IR35 Calculator: Inside vs Outside Take-Home 2026/27

Free UK IR35 calculator guide. Work out inside vs outside IR35 take-home for any day rate at 2026/27 rates, with worked examples and CEST advice.

How the IR35 calculator works for 2026/27

If you contract through a UK limited company, IR35 is the single biggest line item on your tax bill that you do not control. Get the determination wrong, or get blanket-determined inside by a risk-averse client, and on a typical £500/day engagement the calculator below shows take-home falling by roughly £15,000 to £20,000 a year on the same gross contract rate. Your numbers will vary with rate, expenses and pension.

Our IR35 calculator compares inside-IR35 and outside-IR35 take-home for the same contract, applies 2026/27 rates, auto-optimises your director salary, and shows the FTE-equivalent gross a permanent role would have to pay to match the outside-IR35 number. This guide explains what the rules are, how to drive the calculator, and which factors actually decide your status.

Contents

What IR35 is and how we got here {#what-ir35-is}

IR35 is the shorthand for HMRC's intermediaries legislation, introduced in April 2000. It was designed to stop the "Friday-to-Monday" trick where an employee left their job on Friday, set up a limited company over the weekend, and started "consulting" for the same employer on Monday at the same desk for the same work, billing through their Ltd to slash income tax and National Insurance.

For seventeen years, the rules existed but were lightly enforced. The contractor's own limited company made the inside/outside determination, and HMRC had to prove it wrong if it disagreed. Enforcement was patchy, and a contractor industry grew up assuming the default answer was outside.

Two reforms gutted that arrangement:

  • April 2017 (public-sector off-payroll reform): the public-sector end client became responsible for the status determination, and the fee payer in the chain (usually the agency) became liable for unpaid tax if the call was wrong. Blanket inside-IR35 determinations followed across NHS, central government and local authorities.
  • April 2021 (private-sector off-payroll reform): the same shift was extended to medium and large private-sector clients.
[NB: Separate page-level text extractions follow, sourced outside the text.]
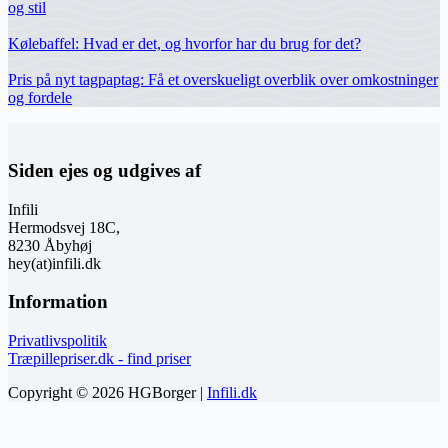
og stil
Kølebaffel: Hvad er det, og hvorfor har du brug for det?
Pris på nyt tagpaptag: Få et overskueligt overblik over omkostninger
og fordele
Siden ejes og udgives af
Infili
Hermodsvej 18C,
8230 Åbyhøj
hey(at)infili.dk
Information
Privatlivspolitik
Træpillepriser.dk - find priser
Copyright © 2026 HGBorger |
Infili.dk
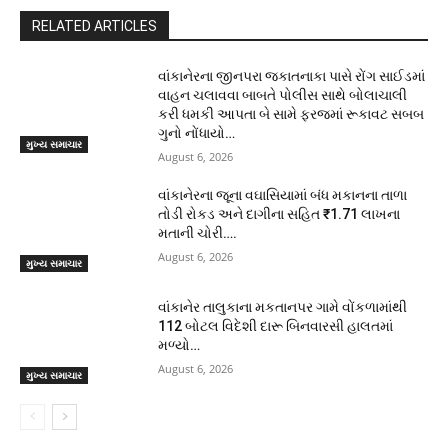
RELATED ARTICLES
વાંકાનેરના જીનપરા જકાતનાકા પાસે રોંગ સાઈડમાં
વાહન ચલાવવા બાબતે પોલીસ સાથે બોલાચાલી
કરી ધમકી આપતા બે સામે ફરજમાં રૂકાવટ સબબ
ગુનો નોંધાયો…
મુખ્ય સમાચાર
August 6, 2026
વાંકાનેરના જૂના વઘાસિયામાં બંધ મકાનના તાળા
તોડી રોકડ અને દાગીના સહિત ₹1.71 લાખના
મતાની ચોરી….
August 6, 2026
મુખ્ય સમાચાર
વાંકાનેર તાલુકાના મકતાનપર ગામે વોંકળામાંથી
112 બોટલ વિદેશી દારૂ બિનવારસી હાલતમાં
મળ્યો…
August 6, 2026
મુખ્ય સમાચાર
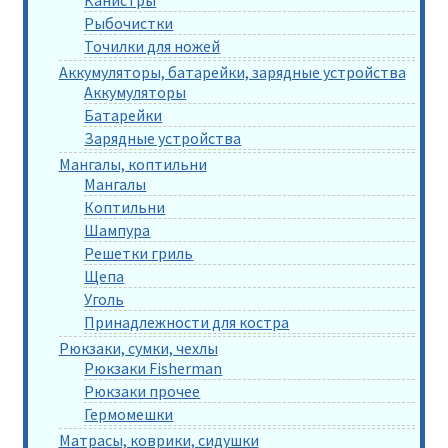
Канистры
Рыбочистки
Точилки для ножей
Аккумуляторы, батарейки, зарядные устройства
Аккумуляторы
Батарейки
Зарядные устройства
Мангалы, коптильни
Мангалы
Коптильни
Шампура
Решетки гриль
Щепа
Уголь
Принадлежности для костра
Рюкзаки, сумки, чехлы
Рюкзаки Fisherman
Рюкзаки прочее
Гермомешки
Матрасы, коврики, сидушки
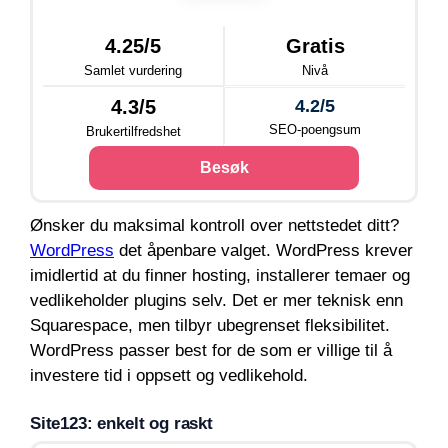
4.25/5
Gratis
Samlet vurdering
Nivå
4.3/5
4.2/5
SEO-poengsum
Brukertilfredshet
Besøk
Ønsker du maksimal kontroll over nettstedet ditt?
WordPress
det åpenbare valget. WordPress krever
imidlertid at du finner hosting, installerer temaer og
vedlikeholder plugins selv. Det er mer teknisk enn
Squarespace, men tilbyr ubegrenset fleksibilitet.
WordPress passer best for de som er villige til å
investere tid i oppsett og vedlikehold.
Site123: enkelt og raskt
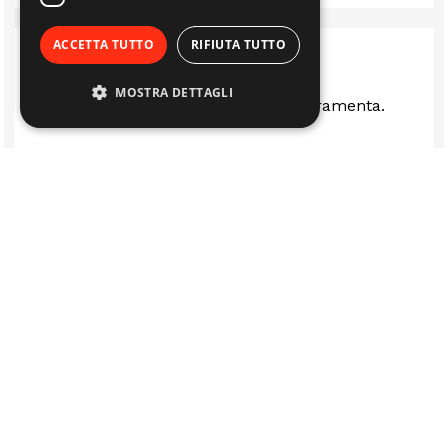
ACCETTA TUTTO
RIFIUTA TUTTO
MOSTRA DETTAGLI
Ottima rivenditi stufe camini e ferramenta.
LUCA FERRARI
RICAMBI
CASA
AUTO E BICI
TRATTAMENTO ACQUA
VITA ALL'APERTO
GIARDINO
OFFICINA
HOBBY
PROFESSIONAL
MACCHINE A NOLEGGIO
SERVIZI
CHI SIAMO
BLOG
FAQ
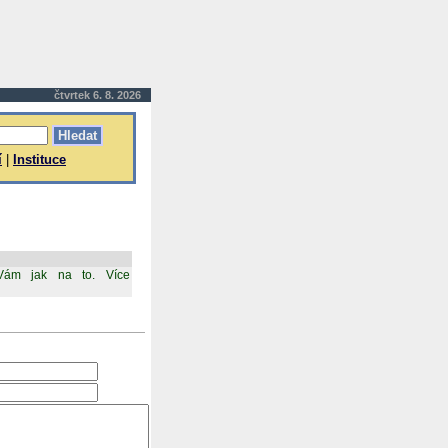
čtvrtek 6. 8. 2026
í
|
Instituce
e Vám jak na to. Více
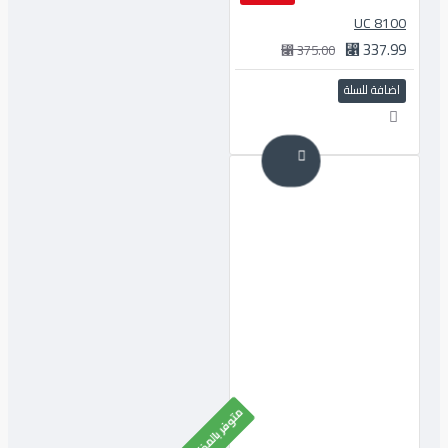
8100 UC
337.99 ⃁
375.00 ⃁
اضافة للسلة
متوفر بالمخزون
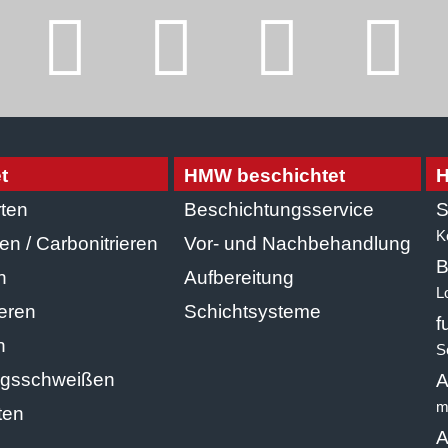
t
HMW beschichtet
H
ten
Beschichtungsservice
S
K
en / Carbonitrieren
Vor- und Nachbehandlung
B
n
Aufbereitung
L
ieren
Schichtsysteme
f
n
S
agsschweißen
A
m
ten
A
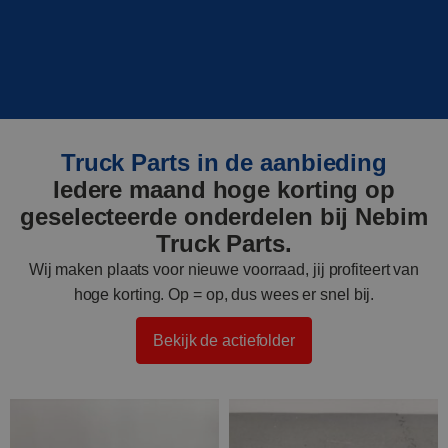
Truck Parts in de aanbieding
Iedere maand hoge korting op
geselecteerde onderdelen bij Nebim
Truck Parts.
Wij maken plaats voor nieuwe voorraad, jij profiteert van
hoge korting. Op = op, dus wees er snel bij.
Bekijk de actiefolder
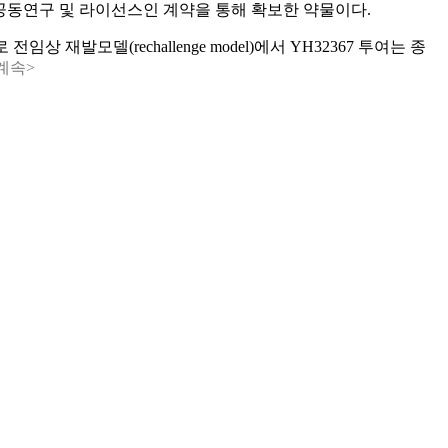
공동연구 및 라이선스인 계약을 통해 확보한 약물이다.
발모델(rechallenge model)에서 YH32367 투여는 종
계속>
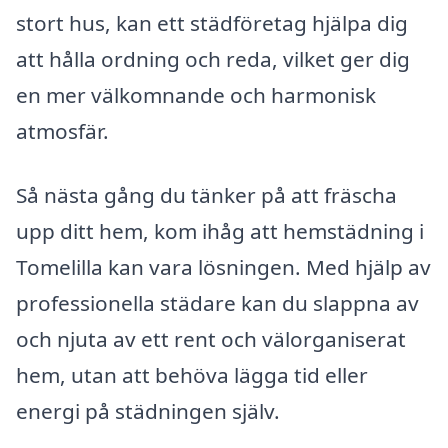
stort hus, kan ett städföretag hjälpa dig
att hålla ordning och reda, vilket ger dig
en mer välkomnande och harmonisk
atmosfär.
Så nästa gång du tänker på att fräscha
upp ditt hem, kom ihåg att hemstädning i
Tomelilla kan vara lösningen. Med hjälp av
professionella städare kan du slappna av
och njuta av ett rent och välorganiserat
hem, utan att behöva lägga tid eller
energi på städningen själv.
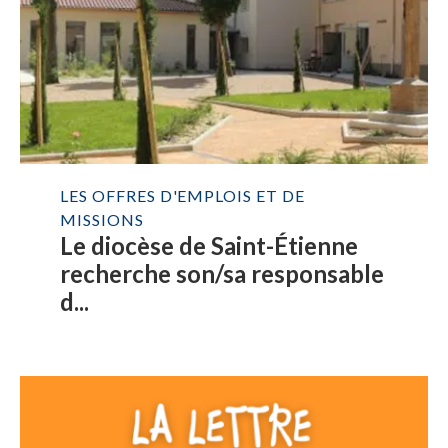
LES OFFRES D'EMPLOIS ET DE
MISSIONS
Le diocèse de Saint-Étienne
recherche son/sa responsable
d...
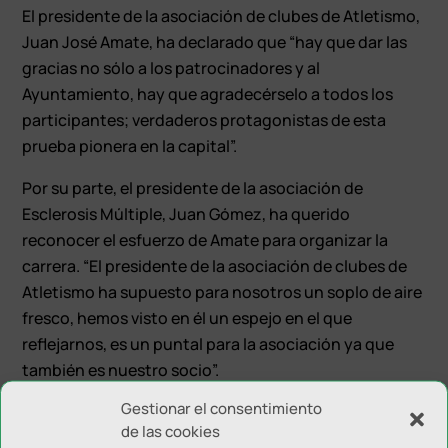
El presidente de la asociación de clubes de Atletismo,
Juan José Amate, ha declarado que “hay que dar las
gracias no sólo a los patrocinadores y al
Ayuntamiento, hay que agradecérselo a todos los
participantes; verdaderos protagonistas de esta
prueba pionera en la capital”.
Por su parte, el presidente de la asociación de
Esclerosis Múltiple, Juan Gómez, ha querido
reconocer el esfuerzo de Amate para organizar la
carrera. “El presidente de la asociación de clubes de
Atletismo ha supuesto para nosotros un soplo de aire
fresco, hemos visto en él un espejo en el que
reflejarnos, es un puntal para la asociación ya que
también es nuestro socio”.
Gestionar el consentimiento
de las cookies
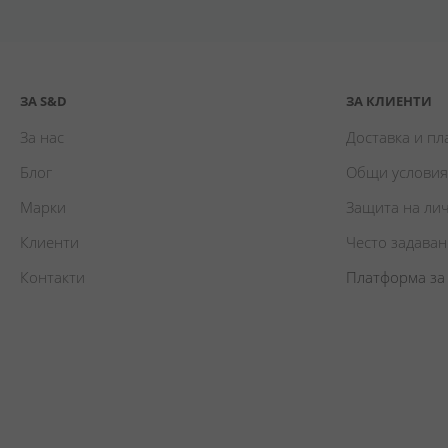
ЗА S&D
ЗА КЛИЕНТИ
За нас
Доставка и п
Блог
Общи условия
Марки
Защита на ли
Клиенти
Често задава
Контакти
Платформа за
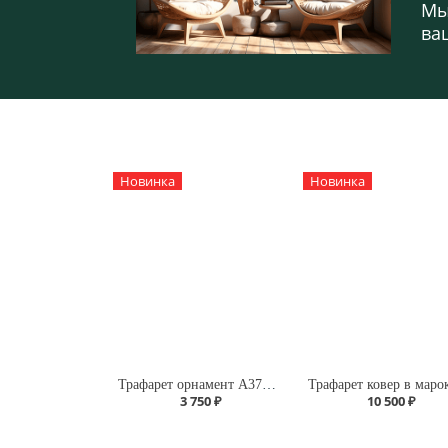
Мы
ва
Новинка
Новинка
Трафарет орнамент А370/105
3 750 ₽
10 500 ₽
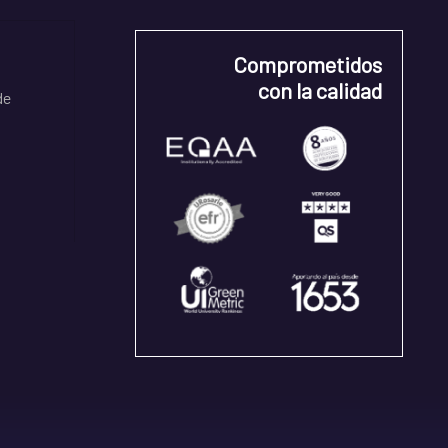
Comprometidos
con la calidad
de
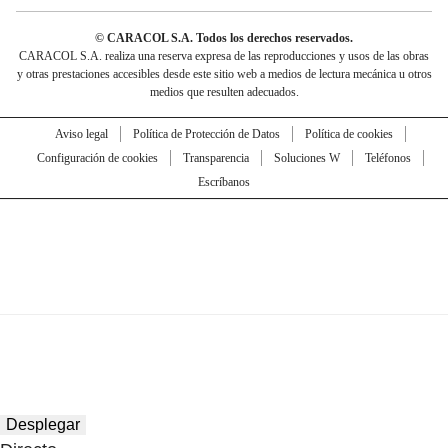
© CARACOL S.A. Todos los derechos reservados.
CARACOL S.A. realiza una reserva expresa de las reproducciones y usos de las obras
y otras prestaciones accesibles desde este sitio web a medios de lectura mecánica u otros
medios que resulten adecuados.
Aviso legal
Política de Protección de Datos
Política de cookies
Configuración de cookies
Transparencia
Soluciones W
Teléfonos
Escríbanos
Desplegar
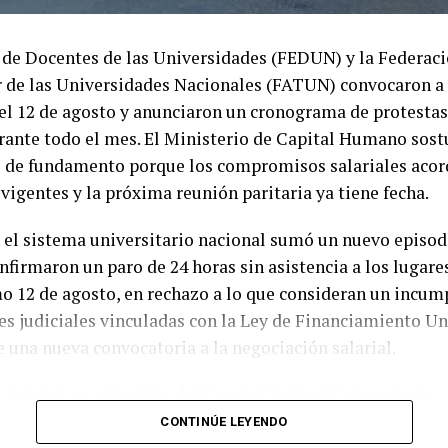
o, sostuvo que quienes cuentan con un empleo valoran es
 sostener a sus hogares y afirmó que esa gratitud se man
nte durante toda la jornada. Para el sacerdote, el traba
 de Docentes de las Universidades (FEDUN) y la Federac
de amor hacia la familia y un camino para alcanzar una v
r de las Universidades Nacionales (FATUN) convocaron a
 el 12 de agosto y anunciaron un cronograma de protestas
ia comenzó incluso antes del amanecer. La primera misa 
rante todo el mes. El Ministerio de Capital Humano sost
o el 7 de agosto y sorprendió por la cantidad de asistent
 de fundamento porque los compromisos salariales acor
existía preocupación por el horario y por cuestiones vinc
vigentes y la próxima reunión paritaria ya tiene fecha.
a zona, pero la respuesta superó todas las expectativas. 
adores eligieron esa celebración porque era el único mo
en el sistema universitario nacional sumó un nuevo episo
an participar antes de cumplir con sus obligaciones labor
firmaron un paro de 24 horas sin asistencia a los lugares
mo 12 de agosto, en rechazo a lo que consideran un incu
tral estuvo a cargo del padre Martín Reta, quien invitó 
es judiciales vinculadas con la Ley de Financiamiento Un
nza aun frente a las dificultades económicas. Durante su
de una nueva convocatoria a la negociación salarial.
chos fieles llegan cada año para agradecer y que esa act
 la comunidad. También alentó a quienes aún buscan empl
definida en el ámbito del Frente Sindical Universitario, 
 a mantener una actitud esperanzada.
o del Consejo Interuniversitario Nacional (CIN) y de la
CONTINÚE LEYENDO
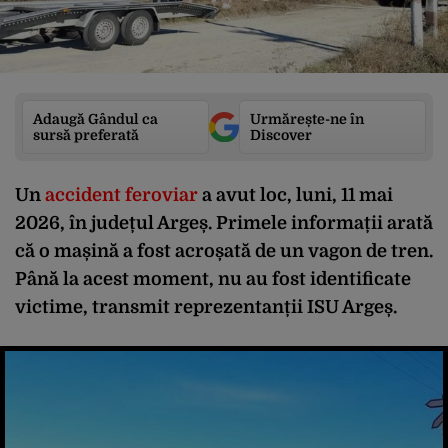
Adaugă Gândul ca
Urmărește-ne în
sursă preferată
Discover
Un
accident feroviar
a avut loc, luni, 11 mai
2026, în județul Argeș. Primele informații arată
că o mașină a fost acroșată de un vagon de tren.
Până la acest moment, nu au fost identificate
victime, transmit reprezentanții ISU Argeș.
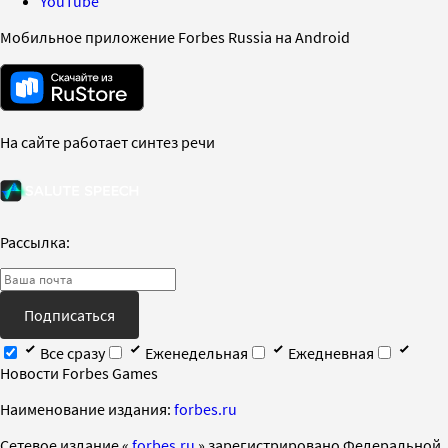
YouTube
Мобильное приложение Forbes Russia на Android
На сайте работает синтез речи
Рассылка:
Подписаться
Все сразу
Еженедельная
Ежедневная
Новости Forbes Games
Наименование издания:
forbes.ru
Cетевое издание «
forbes.ru
» зарегистрировано Федеральной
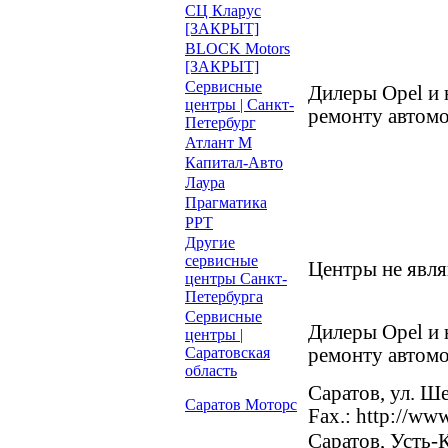
СЦ Кларус
[ЗАКРЫТ]
BLOCK Motors
[ЗАКРЫТ]
Сервисные
Дилеры Opel и
центры | Санкт-
ремонту автомо
Петербург
Атлант М
Капитал-Авто
Лаура
Прагматика
РРТ
Другие
сервисные
Центры не явл
центры Санкт-
Петербурга
Сервисные
Дилеры Opel и
центры |
Саратовская
ремонту автомо
область
Саратов, ул. Ше
Саратов Моторс
Fax.: http://ww
Саратов, Усть-К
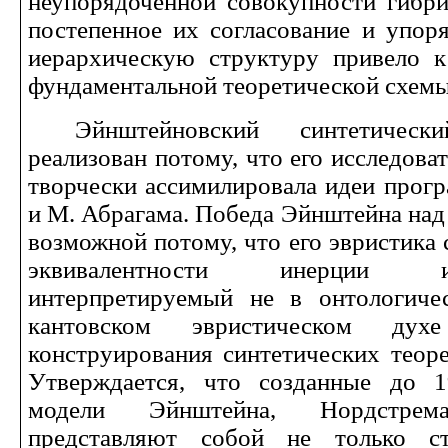
неупорядоченной совокупности гибр
постепенное их согласование и упор
иерархическую структуру привело 
фундаментальной теоретической схем
Эйнштейновский синтетичес
реализован потому, что его исследова
творчески ассимилировала идеи прогр
и М. Абрагама. Победа Эйнштейна над
возможной потому, что его эвристика
эквивалентности инерции 
интерпретируемый не в онтологиче
кантовском эвристическом дух
конструирования синтетических теоре
Утверждается, что созданные до 1
модели Эйнштейна, Нордстре
представляют собой не только ст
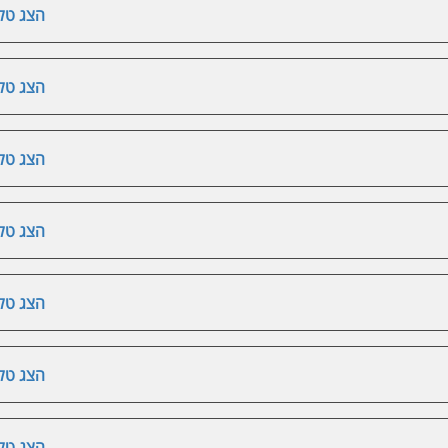
הצג טלפ
הצג טלפ
הצג טלפ
הצג טלפ
הצג טלפ
הצג טלפ
הצג טלפ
A client only counts as "small" (and the contractor-side determination survives) if it meets two of: turnover under £10.2m, balance sheet under £5.1m, fewer than 50 employees.

The rules did not change the underlying test for what makes someone genuinely self-employed. What changed was who carries the risk of getting that call wrong. The predictable result: large clients issued sweeping inside-IR35 determinations regardless of working practices, because the safest answer for the client was always inside. That cost is now sitting on the contractor's payslip.

How to use the calculator {#how-to-use}

The IR35 calculator needs five inputs to give you a useful answer:

  1. Rate type. Pick daily, hourly or annual. Daily is the dominant pricing model in UK contracting; hourly is common for support and on-call work; annual is useful if the contract is a fixed Statement of Work value.
  2. Rate amount. The headline gross. Daily £500-£700 is the meat of the UK contractor market; specialist tech, oil and gas, and senior change roles run higher.
  3. Days or hours per week, and weeks worked per year. Use 44-48 weeks if you want a realistic number. Most contractors lose 4-8 weeks a year to bench time, holiday and admin. Using 52 weeks gives you the brochure number, not the lived one.
  4. Annual company expenses. Accounting fees, equipment, training, business travel. Only relevant outside IR35: an inside-IR35 deemed-employment payment cannot deduct these against tax.
  5. Pension contribution and director salary. The Optimise toggle picks the higher of the £5,000 Secondary Threshold or the £12,570 Personal Allowance, whichever produces more take-home in your specific situation.

The headline cards show outside-IR35 take-home, inside-IR35 take-home and the delta. The blue panel below converts the outside-IR35 number into the FTE-equivalent gross salary a permanent role would have to pay to match it. The stacked bar chart shows where every £100 of revenue goes; the breakdown table itemises corporation tax, employer NI, income tax, employee NI and dividend tax line by line. Hit Export CSV for the underlying numbers.

For the broader picture of personal vs company structure, run the sole trader vs Ltd calculator alongside it.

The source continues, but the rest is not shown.